3 「取材の自由,「報道の自由」,「学問の自由」等に対する不当な制約
  「特別秘密」の定義は不明確且つ広範である上,処罰対象となる「特定取得行為」の概念も不明確であることから,報道機関は,取材活動や報道活動が処罰対象となるか否かを予測できない。さらに共犯処罰規定も設けられているところ,これでは記者が「特別秘密」を保有する取材対象者に秘密を尋ねる行為すら「教唆」や「扇動」として処罰されかねず,報道機関の取材の自由への規制の程度及び萎縮効果は計り知れない。
  また,「特別秘密」の対象には,民間事業者や大学等が作成・取得するものについても含まれているところ,これらの有する情報でも「特別秘密」の指定権者は各行政機関であるから,行政の管理の名の下に学問の自由が侵害されるという危険性もある。
4 罪刑法定主義等の理念に反する
  同法案は,「特別秘密」の概念自体が極めて不明確なままに,その漏えい行為等を処罰対象とするが,これは罪刑法定主義の理念とは到底相容れない。
  また,独立教唆行為についての罰則規定は,基本たる本犯の実行行為がないにもかかわらず処罰するものであり,刑法の基本原則である行為責任主義に明らかに反するものである。
  さらに,共謀行為についての罰則規定は,現行法では例外的に処罰されることとなっている予備・準備行為のさらなる前段階で処罰するものであり,過度の萎縮的効果をもたらすものである。

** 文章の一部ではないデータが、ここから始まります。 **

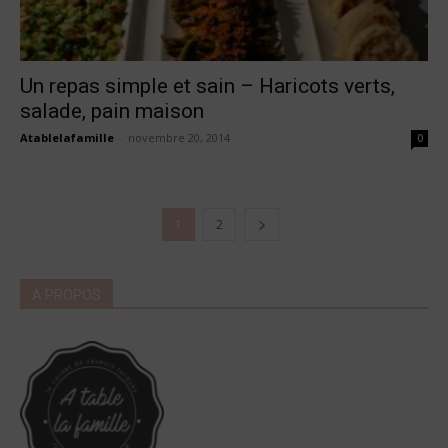
Un repas simple et sain – Haricots verts,
salade, pain maison
Atablelafamille
-
novembre 20, 2014
0
1
2
A PROPOS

  その上,罰則についても懲役刑の上限を10年に引き上げることが検討されているが,このような重罰化は,前記の萎縮効果をさらに強めるものである。
5 プライバシー権,思想信条の自由を侵害する適性評価制度
  同法案は,特別秘密を取り扱う者を管理するためとして,住所歴・国籍などの人定事項のみならず,信用状態や外国への渡航歴,懲戒処分歴,犯罪歴などの事項を,本人の同意を得た上で調査し,評価するという適性評価制度の導入を図っている。その調査対象は,取扱者の周辺の者,医療機関,金融機関と広範に及んでいる。
  しかし,このようなセンシティブ情報を行政機関・警察によって収集利用されること自体,重大なプライバシー侵害である。

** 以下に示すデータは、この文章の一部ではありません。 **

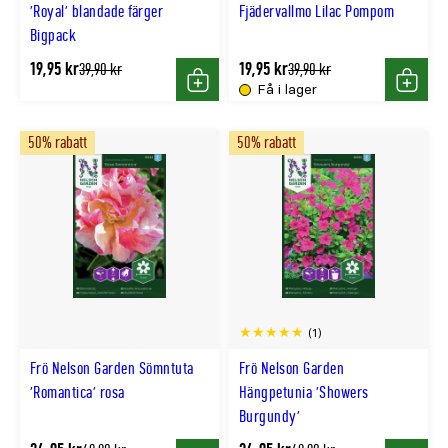
'Royal' blandade färger
Fjädervallmo Lilac Pompom
Bigpack
19,95 kr
19,95 kr
Tidligere
Tidligere
39,90 kr
39,90 kr
lägsta
lägsta
Få i lager
Köp
Köp
pris
pris
50% rabatt
50% rabatt
(1)
Frö Nelson Garden Sömntuta
Frö Nelson Garden
'Romantica' rosa
Hängpetunia 'Showers
Burgundy'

  さらに,評価基準は非公開とされ,適性評価の判断も実施権者たる各行政機関の長の裁量に委ねられるなど,恣意的な評価がなされる危険性は否定できず,特定の思想信条を持つ者を排除,差別する運用がなされるおそれがある。
6 未だに情報公開制度が十分に機能しているとは言い難い我が国の現状からは,国民の知る権利の十分な保障こそ急務である。
  それに逆行するどころか,憲法上保障されている諸権利を不当且つ多大に制約する秘密保全法案の制定に対し,当会としては,断固として反対する次第である。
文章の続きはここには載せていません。